I've read the first half of the Left Behind series. While those books are good fiction, I have a hard time understanding the underlying worldview. It is so much at odds with what is in the Bible, not to mention with reason. I think that when one reads all of the Bible, one finds that the understanding of God is complex and ambiguous. In other words, the people of the ancient Middle East had as much trouble figuring it out as we do.
I would also make the observation that there is exactly one violent act attributed to Jesus in the New Testament: his overturning of the money changers' tables at the temple. There's something to chew on in light of today's economic climate.
Posted Tue, Nov 3, 11:11 a.m. inappropriate
Jesus came back in 1993. You didn't know that? Yeah, 'both' of the then living true believers were caught up to meet him in the air. There are a lot of self-proclaimed christians who think they're sheep, but act like goats.

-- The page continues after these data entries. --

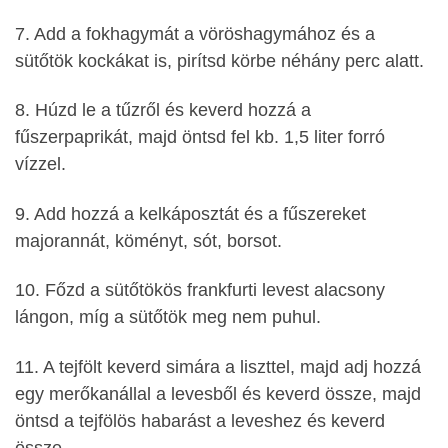
7. Add a fokhagymát a vöröshagymához és a
sütőtök kockákat is, pirítsd körbe néhány perc alatt.
8. Húzd le a tűzről és keverd hozzá a
fűszerpaprikát, majd öntsd fel kb. 1,5 liter forró
vízzel.
9. Add hozzá a kelkáposztát és a fűszereket
majorannát, köményt, sót, borsot.
10. Főzd a sütőtökös frankfurti levest alacsony
lángon, míg a sütőtök meg nem puhul.
11. A tejfölt keverd simára a liszttel, majd adj hozzá
egy merőkanállal a levesből és keverd össze, majd
öntsd a tejfölös habarást a leveshez és keverd
össze.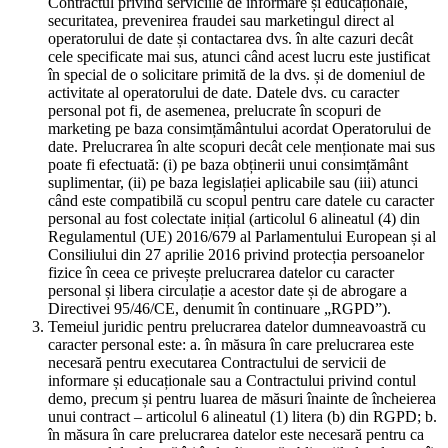
Contractul privind serviciile de informare și educaționale,
securitatea, prevenirea fraudei sau marketingul direct al
operatorului de date și contactarea dvs. în alte cazuri decât
cele specificate mai sus, atunci când acest lucru este justificat
în special de o solicitare primită de la dvs. și de domeniul de
activitate al operatorului de date. Datele dvs. cu caracter
personal pot fi, de asemenea, prelucrate în scopuri de
marketing pe baza consimțământului acordat Operatorului de
date. Prelucrarea în alte scopuri decât cele menționate mai sus
poate fi efectuată: (i) pe baza obținerii unui consimțământ
suplimentar, (ii) pe baza legislației aplicabile sau (iii) atunci
când este compatibilă cu scopul pentru care datele cu caracter
personal au fost colectate inițial (articolul 6 alineatul (4) din
Regulamentul (UE) 2016/679 al Parlamentului European și al
Consiliului din 27 aprilie 2016 privind protecția persoanelor
fizice în ceea ce privește prelucrarea datelor cu caracter
personal și libera circulație a acestor date și de abrogare a
Directivei 95/46/CE, denumit în continuare „RGPD”).
Temeiul juridic pentru prelucrarea datelor dumneavoastră cu
caracter personal este: a. în măsura în care prelucrarea este
necesară pentru executarea Contractului de servicii de
informare și educaționale sau a Contractului privind contul
demo, precum și pentru luarea de măsuri înainte de încheierea
unui contract – articolul 6 alineatul (1) litera (b) din RGPD; b.
în măsura în care prelucrarea datelor este necesară pentru ca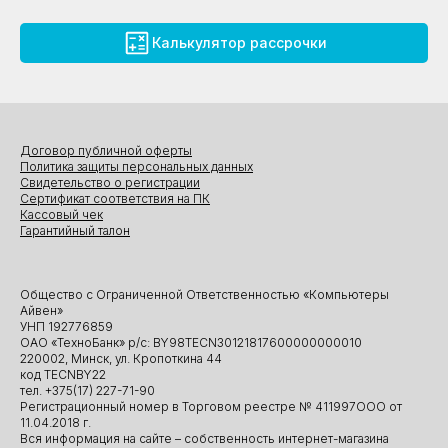
Калькулятор рассрочки
Договор публичной оферты
Политика защиты персональных данных
Свидетельство о регистрации
Сертификат соответствия на ПК
Кассовый чек
Гарантийный талон
Общество с Ограниченной Ответственностью «Компьютеры
Айвен»
УНП 192776859
ОАО «ТехноБанк» р/с: BY98TECN30121817600000000010
220002, Минск, ул. Кропоткина 44
код TECNBY22
тел. +375(17) 227-71-90
Регистрационный номер в Торговом реестре № 411997ООО от
11.04.2018 г.
Вся информация на сайте – собственность интернет-магазина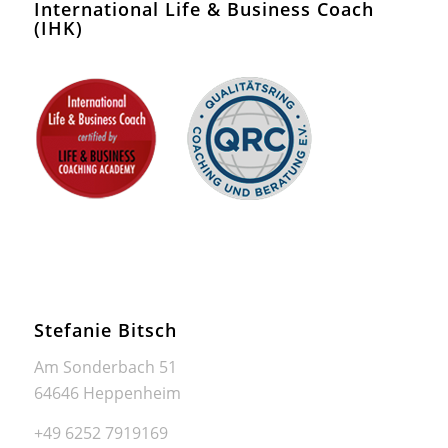
International Life & Business Coach
(IHK)
Stefanie Bitsch
Am Sonderbach 51
64646 Heppenheim
+49 6252 7919169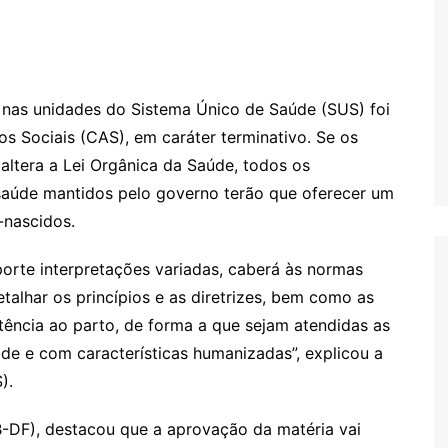
Oscar D’Ambros
de cinema
Coluna Jurídica
 nas unidades do Sistema Único de Saúde (SUS) foi
Chico Villela
s Sociais (CAS), em caráter terminativo. Se os
Daniel Carvalho
ltera a Lei Orgânica da Saúde, todos os
Érick Facioli
 saúde mantidos pelo governo terão que oferecer um
Carlos Ramos
-nascidos.
Valdemar Pinho
orte interpretações variadas, caberá às normas
João Cury
talhar os princípios e as diretrizes, bem como as
Juliana Martini 
tência ao parto, de forma a que sejam atendidas as
Infantil
e e com características humanizadas”, explicou a
).
B-DF), destacou que a aprovação da matéria vai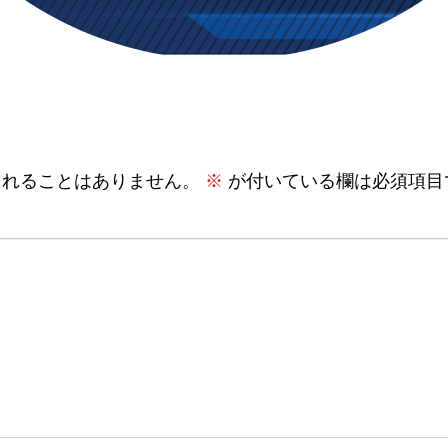
されることはありません。
※
が付いている欄は必須項目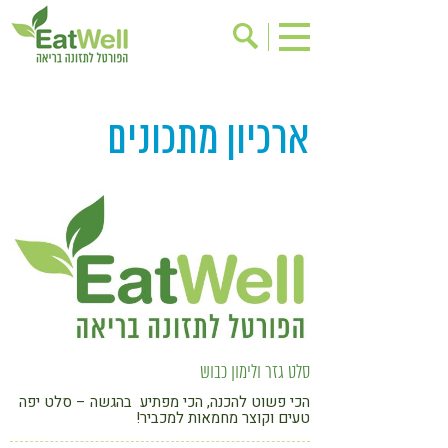
הרשמה לניוזלטר
אודות
ארכיון מתכונים
בישול בריא
אינדקס עסקים
ריפוי ומניעת מחלות
בריאות האישה
תוספי תזונה
מתכוני בריאות
אירועים
שינוי תזונתי
גישות בתזונה
דיאטה
ניקוי רעלים
מזונות על
ילדים
תזונה וספורט
סלט גזר ולימון כבוש
הפרעות קשב & ריכוז
אכילה רגשית
הכי פשוט להכנה, הכי מפתיע בהגשה – סלט יפה
טעים וקוצר מחמאות למכביר!
רגישות לגלוטן
טעים להכיר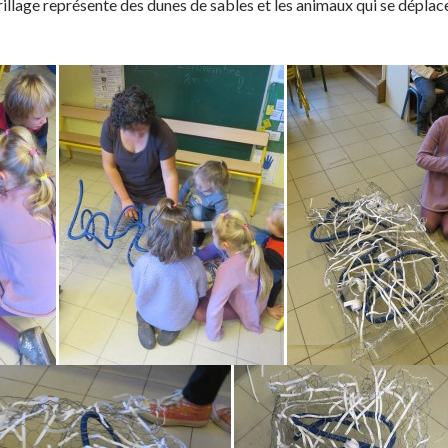
grillage représente des dunes de sables et les animaux qui se dépla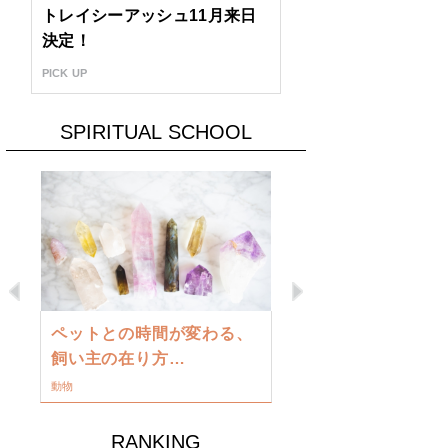
トレイシーアッシュ11月来日
決定！
PICK UP
SPIRITUAL SCHOOL
Previous
Next
古い地球を
ペットとの時間が変わる、
類に目覚め
飼い主の在り方…
ワークショップ
動物
RANKING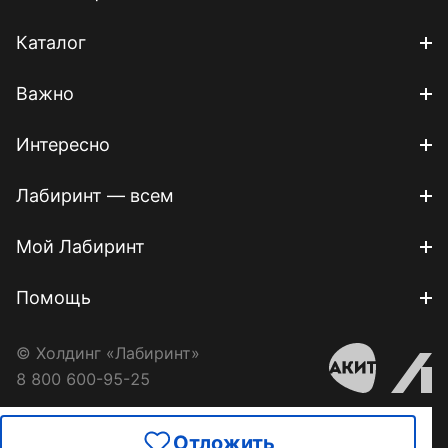
Каталог
Важно
Интересно
Лабиринт — всем
Мой Лабиринт
Помощь
© Холдинг «Лабиринт»
8 800 600-95-25
Отложить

Posted Tue, Nov 3, 12:46 p.m. inappropriate
@Wells - wellsaid
@pepper - I would argue Jesus' behavior in the temple was explosive, but not violent the way I understand the word. "Violent" simply means "violating". I think the story makes clear that the moneychangers and salesmen were violating God's house. Jesus was not violating anyone, and in fact was doing the vendors a solid by setting them straight, as they obviously needed schoolin'. I think of the event less as a case of Jesus being violent and more like when cold and warm air currents come together along a weather front. It was [meta]physics. Sump'm had to give...
I love this article and this view of God. I'll be checking out more of Crossan. Thanks so much, Judy.
Posted Tue, Nov 3, 2:53 p.m. inappropriate
This conversation is well and good except for the fact that, according to the Christian tradition, it was God himself who "poured out His wrath" upon Jesus. It doesn't get one very far saying that Jesus was a swell godman/teacher here to teach us a sort-of benevolent grandfatherly cheer and then ignoring the fact that he suffered the horrendous violence of the cross. . .under God's authority.
Is God Violent? God is certainly violent. I don't know how a person can read either the old or new testaments and come away with a different conclusion. The question to be asked should be "what is the nature of his violence?" Is it the type of violence one displays when he is perpetrating a crime? or is it closer to the type of violence one displays when his family is being threatened?